It is 2,300 miles from Gibraltar to Beirut, no great distance by some standards. Travel that far from Boston and one barely makes it over the Continental Divide. But travel from one end of the Mediterranean to the other and one crosses more barriers—linguistic, racial, cultural, historic—than just about anywhere else in the world. What other place is home to so many grand civilizations, to three globe-spanning religions, to more old wars and new conflicts than we’d care to recall? To me it is an ongoing surprise that we are able to lump the birthplaces of Western civilization together under one label and call it all, simply, “the Mediterranean.”
Is it perhaps because the region, for all its human diversity, is so astonishingly uniform in other ways? The Mediterranean was long defined as the land in which the cultivation of the olive was possible—another way of saying that here nature has imposed itself evenly. The Mediterranean rim is as rocky and infertile along the shores of Morocco as it is on the Amalfi Coast. Winters are as wet in Marbella as they are in Mykonos, summers just as searing. However they are prepared, wheat and wine and olive oil remain the staples of life produced across the region. Even shelter—the whitewashed stone-built cube of the peasant—has been dictated by an environment that is consistent throughout and often surprisingly harsh.
But nature still doesn’t explain that decidedly un-harsh thing, the Mediterranean spirit. For that one has to look to Mediterraneans themselves.
As much as we like to think of it as our own modern creation, globalization is a Mediterranean invention. It is as old as Mediterranean trade itself and was developed by Phoenicians, Greeks, Catalans and other navigators of the middle sea—the original mercantile peoples. Sailing into one another’s ports, buying, selling and trading for centuries, these merchants built the systems of commercial maritime exchange that made these cities great. It’s not hard to think of the region as an early prototype of the Internet—a network of maritime links feeding into the common life of the sea. When the Mediterranean was called Mare Nostrum—“Our Sea”—the world really was connected.
And what connected it was not just trade but ideas as well. Along with the exotic goods set down on wharves came exotic concepts—foreign philosophies, new religions, peculiar foods, unknown music, strange hairstyles. The result was that the port dwellers grew outward-looking.
So it is today that the peoples of the Mediterranean sometimes have more in common with one another than they do with their own hinterlands. No one could say that Paris even vaguely resembles Cairo. Yet walk through the streets of Alexandria and it is oddly reminiscent of Marseille, the port city I live near. There is a shared character across this sea, a common way of looking at the world. But if the Mediterranean is a liquid medium of human exchange, that is not the whole story. An equally distinguishing attribute of the Mediterranean makeup is uniquely personal and insular—the ability of every Mediterranean to connect intimately with his or her surroundings. It is an internalized art that comes from a long history of fierce local attachment. Mediterraneans answer to the strong flavors of the landscapes they grow up in, to tradition, ritual and family ties, to cyclical rhythms of work and the seasons. And from these strong attachments grow a life of the senses that gives each existence meaning and substance.

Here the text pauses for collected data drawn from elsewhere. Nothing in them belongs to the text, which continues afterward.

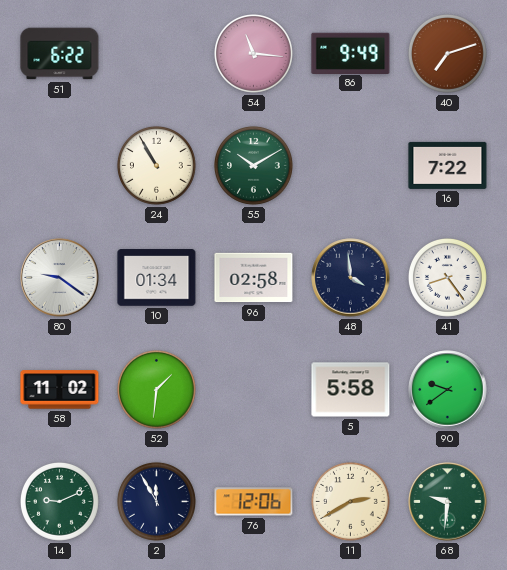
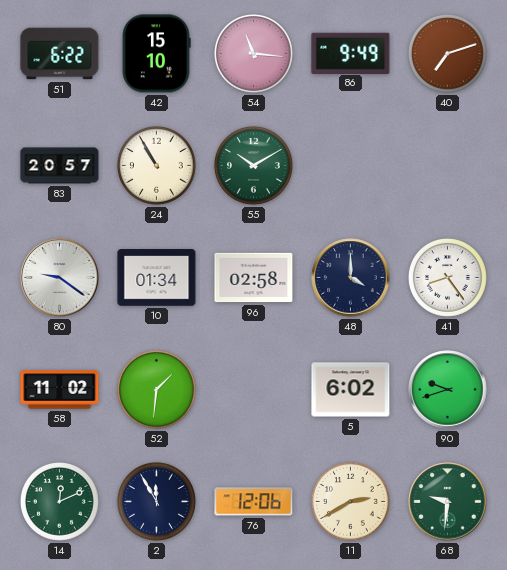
42: none -> 15:10
83: none -> 20:57
16: 7:22 -> none
48: 3:59 -> 4:00
5: 5:58 -> 6:02
90: 9:39 -> 9:42
14: 9:11 -> 12:11
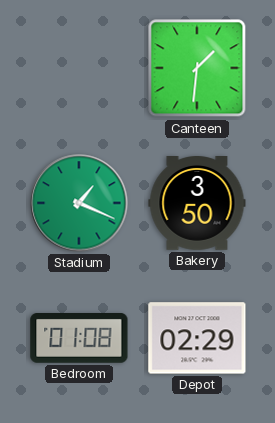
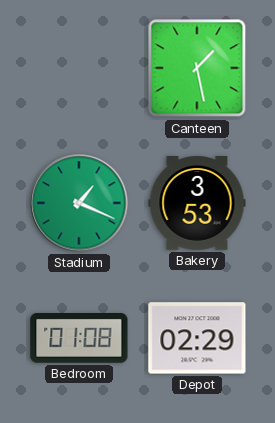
Canteen: 1:31 -> 1:28
Bakery: 3:50 -> 3:53
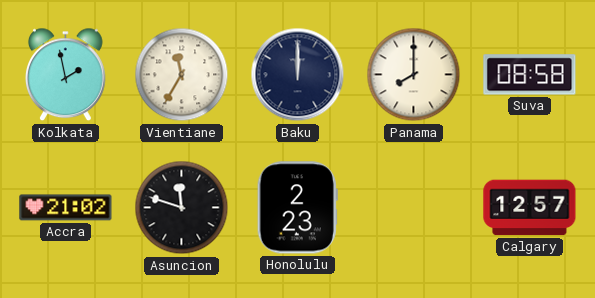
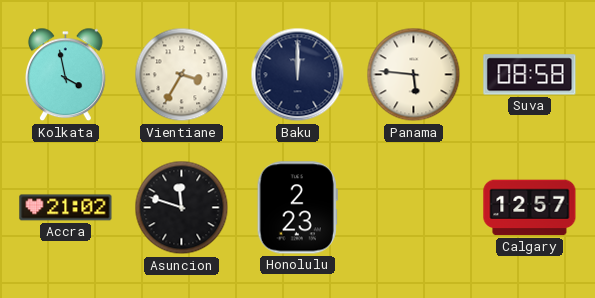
Kolkata: 1:58 -> 3:58
Vientiane: 11:35 -> 3:35
Panama: 8:00 -> 5:46
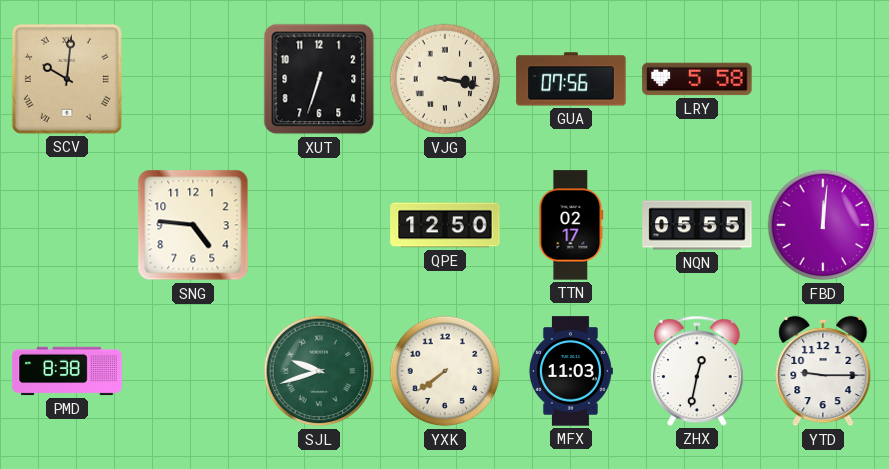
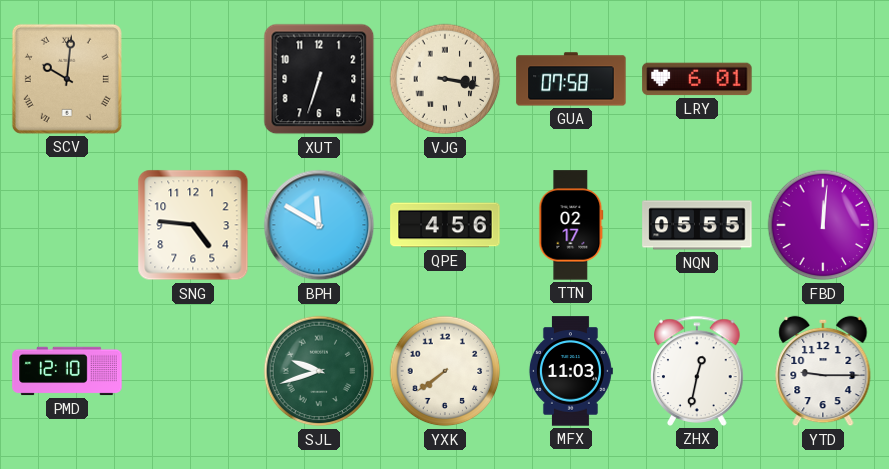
GUA: 07:56 -> 07:58
LRY: 5:58 -> 6:01
BPH: none -> 11:50
QPE: 12:50 -> 4:56
PMD: 8:38 -> 12:10
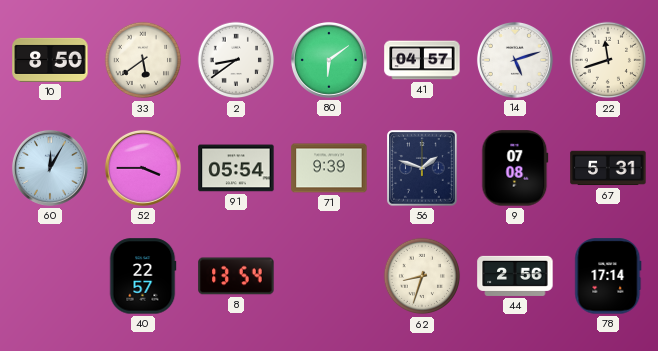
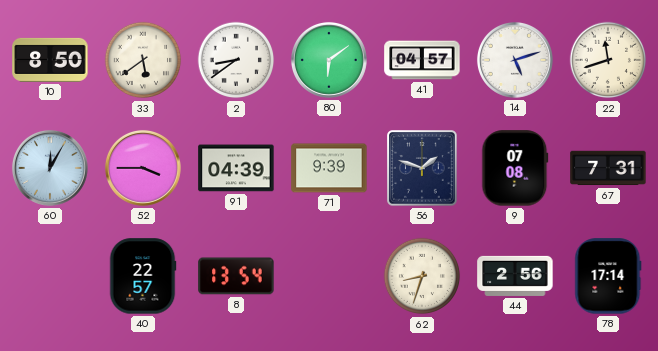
91: 05:54 -> 04:39
67: 5:31 -> 7:31
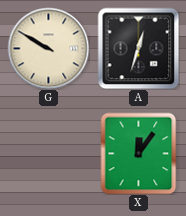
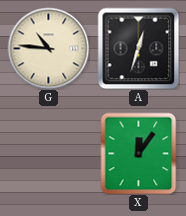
G: 9:50 -> 10:46
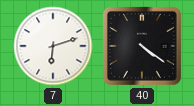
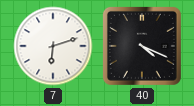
40: 4:21 -> 4:19
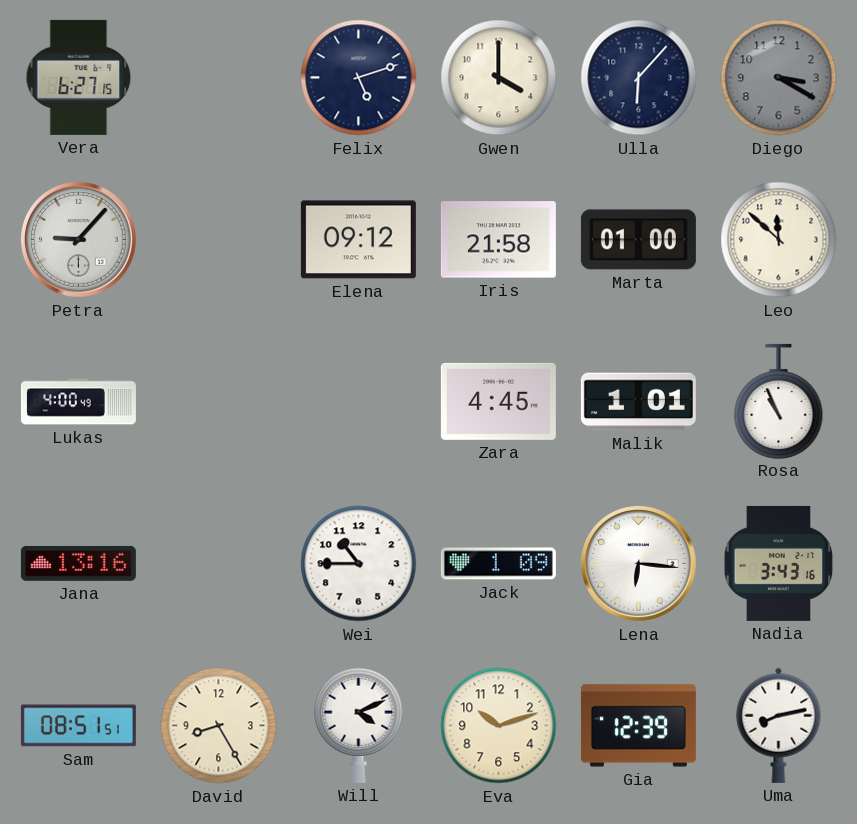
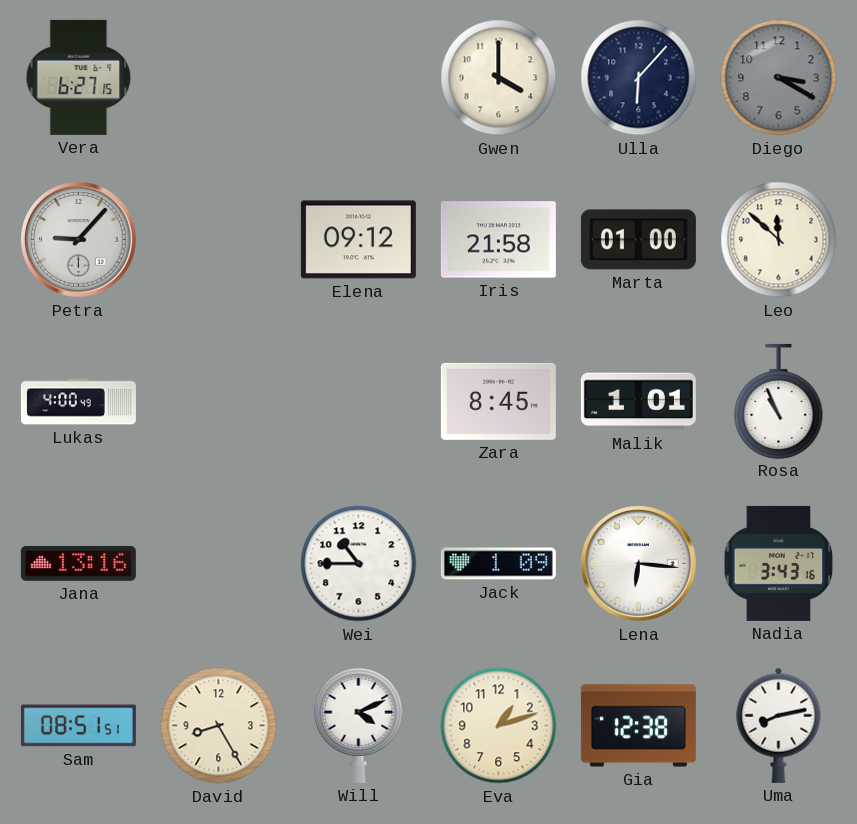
Felix: 5:12 -> none
Zara: 4:45 -> 8:45
Eva: 10:12 -> 1:12
Gia: 12:39 -> 12:38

Which predominates, Mediterranean connectivity or individualism? More often than not, they seem to work in tandem. Together they can produce cultural triumphs as complex as Leonardo’s Virgin and Child with St. Anne or as simple as a meal of risotto and chilled rosé. And when they work against each other, they can be destructive. The prospects of economic meltdown in southern Europe or civil conflict in Syria are no less part of that discord than the ancient wars of Rome and Carthage.
But the fact remains, the Mediterranean spirit is everywhere and continues to drive change. Much has been transformed since upper-class Victorians made the area a high point of any Grand Tour of Europe. Yet we follow in their footsteps even today, and for the same reasons: This is a place that not only speaks of a rich cultural legacy but also celebrates the sheer enjoyment of physical pleasure. And if one fails to find that spirit in the quaint fishing port we all still dream of, one will certainly find it elsewhere. It is alive and well wherever the olive tree grows.